The shriveled, uncut dick of social justice took a swing at the state of Texas this week targeting the name of the state’s capital. Austin, Texas was named after the “Father of Texas” Stephen F. Austin, the man who successfully colonized the region in 1825 after recruiting more than 300 white families to inhabit the area.

Though as of recently, the now rotting corpse of what was Stephen F. Austin has come under scrutiny for a Trump-like quote in response to Mexico trying to prohibit slaves in Tejas; Mr. Austin stated if the slaves were free they would become “vagabonds, a nuisance, and a menace.”

Needless to sat people went fucking crazy. Petitioning to have the name changed.

To avoid the shit show that would ensue if the state was to attempt to rename its capital, the Texas government decided to level with protestors. Proposing not a change in name, but a change in name meaning.

“We figured that if we were clever about who we named the city after we could avoid a total name change while still meeting their demands,” a state representative told the press.

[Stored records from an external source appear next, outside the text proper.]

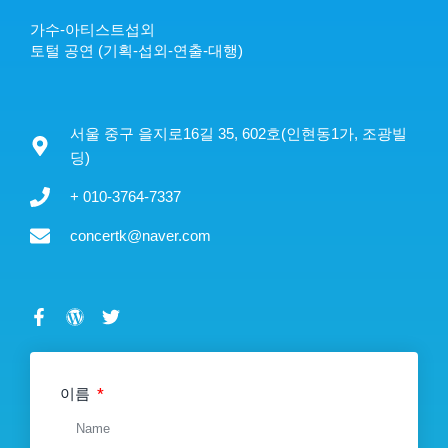
가수-아티스트섭외
토털 공연 (기획-섭외-연출-대행)
서울 중구 을지로16길 35, 602호(인현동1가, 조광빌
딩)
+ 010-3764-7337
concertk@naver.com
F
W
T
a
o
w
c
r
i
e
d
t
b
P
t
이름
o
r
e
o
e
r
k
s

So they chose a different Austin from the state of Texas.

“In response to the great concern expressed by our great state’s residents,” Ted Cruz announced. “We have decided to renamed the city after the ‘The Texas Rattle Snake’ himself, Stone Cold Steve Austin.”

The city now renamed Stone Cold Steve Austin, Texas will continue to go by its shortened name, Austin. Though some residents have begun to declare the city as Stone Cold, Texas.

The real Stone Cold Steve Austin was too drunk to respond.